There's even some art music that tries to co-exist with the two traditions of western classical music, and popular music.
One example that leaps to mind immediately is the group "Rachel's", which blends, quite nicely, elements of 'rock' with 'classical' chamber music.
Handwriting is their first album, and a nice one, though perhaps more appealing to fans of rock music (not that it 'rocks', really). The band includes piano, strings, a drumkit, and (variously) electric and acoustic basses.
Music for Egon Schiele is program music for a stage production about the life of the late 19th century (IIRC) expressionist painter by the same name. It veers toward the classical side of things, and recalls the period represented by the storyline, without seeming derivative. Here Rachel's is represented only by piano, viola, and cello. As befits program music for a production about Schiele's life, the music reflects important moments in Schiele's life, such as the development of his relationship with one of his models.

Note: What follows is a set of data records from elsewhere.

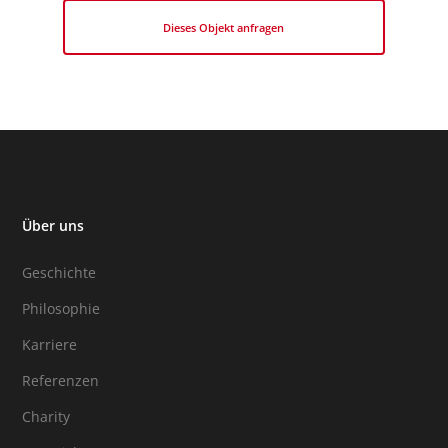
Dieses Objekt anfragen
Über uns
Geschichte
Philosophie
Karriere
Referenzen
Charity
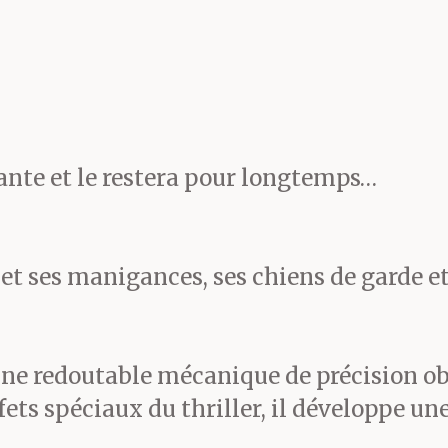
us n’étions encore qu’en a
entra et le Chauve la re
 d’une autre planète. Il l
lante et le restera pour longtemps…
rofessionnellement glacial
euille dactylographiée.
 et ses manigances, ses chiens de garde et
lire. La jeune femme sorti
ne redoutable mécanique de précision obsc
s hanches suffisammen
ffets spéciaux du thriller, il développe 
our la rendre charmante.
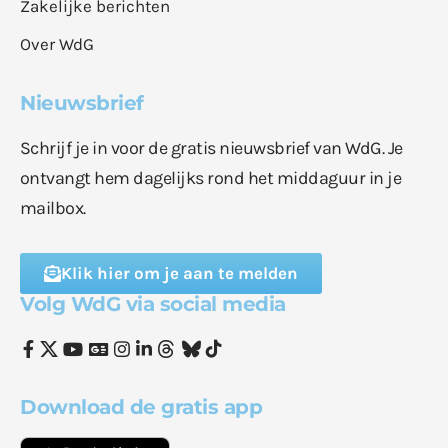
Zakelijke berichten
Over WdG
Nieuwsbrief
Schrijf je in voor de gratis nieuwsbrief van WdG. Je
ontvangt hem dagelijks rond het middaguur in je
mailbox.
Klik hier om je aan te melden
Volg WdG via social media
Download de gratis app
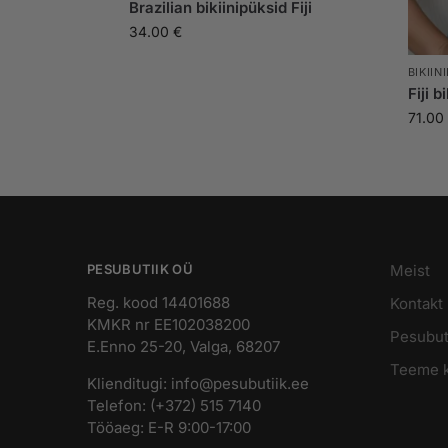
Brazilian bikiinipüksid Fiji
34.00
€
BIKIIN
Fiji b
71.00
PESUBUTIIK OÜ
Meist
Reg. kood 14401688
Kontakt
KMKR nr EE102038200
Pesubuti
E.Enno 25-20, Valga, 68207
Teeme k
Klienditugi: info@pesubutiik.ee
Telefon: (+372) 515 7140
Tööaeg: E-R 9:00-17:00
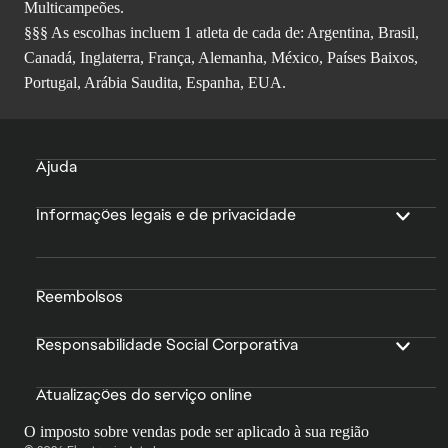
Multicampeões.
§§§ As escolhas incluem 1 atleta de cada de: Argentina, Brasil,
Canadá, Inglaterra, França, Alemanha, México, Países Baixos,
Portugal, Arábia Saudita, Espanha, EUA.
Ajuda
Informações legais e de privacidade
Reembolsos
Responsabilidade Social Corporativa
Atualizações do serviço online
O imposto sobre vendas pode ser aplicado à sua região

The Sea and the Bells is an album with, at base, a nautical theme, somewhat coincident with the long poem (evocative of Pablo Neruda, who the group apparently have some affection for - his poetry is quoted on the Handwriting disc) contained in the liner notes. Here the music is more modern, more obviously a product of the 20th century classical tradition than the other albums. The ensemble is also larger than on other albums, including a larger palette of sounds. Also, the theme and the structure of the album as a whole are more strongly related.
Selenography, like Handwriting, is unthemed, consisting instead of a dozen or so separate pieces. Period-wise, the influences from classical music seem broader, and the rock elements are more prevalent. This is their most varied album: it contains a lovely harpsichord suite, songs using electronics, and even a spoken word performance.
I believe all of these are available on Quarterstick records, probably in the popular music section at an upscale music or book store, or who knows where at a good store which stocks 'indie' music.
This is only one tip of an enormous iceberg; art music is hiding all over the place, but all you have to do is look around a bit.